++++ Dataset records

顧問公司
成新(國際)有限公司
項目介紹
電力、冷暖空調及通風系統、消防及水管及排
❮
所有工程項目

++++++++
++++ Dataset records

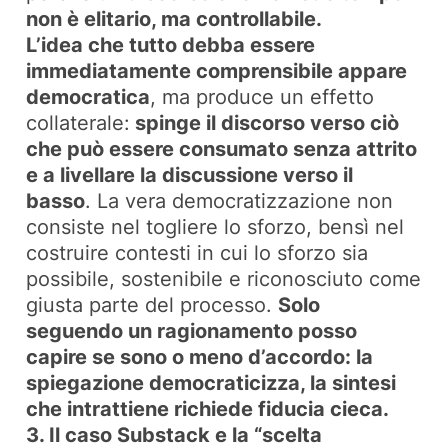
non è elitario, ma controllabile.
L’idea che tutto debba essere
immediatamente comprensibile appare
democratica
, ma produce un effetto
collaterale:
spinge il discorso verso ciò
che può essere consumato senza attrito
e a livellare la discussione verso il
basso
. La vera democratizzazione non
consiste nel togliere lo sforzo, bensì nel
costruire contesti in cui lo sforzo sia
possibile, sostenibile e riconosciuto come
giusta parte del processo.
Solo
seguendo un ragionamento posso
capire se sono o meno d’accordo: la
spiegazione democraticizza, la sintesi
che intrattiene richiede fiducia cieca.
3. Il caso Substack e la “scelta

++++++++

= What this task involves =
Starting at the line that contains "spiegazione democraticizza, la sintesi" and stopping after the line that contains "3. Il caso Substack", write out every line exactly as it appears above, and no other line.

= Finished task =
spiegazione democraticizza, la sintesi
che intrattiene richiede fiducia cieca.
3. Il caso Substack e la “scelta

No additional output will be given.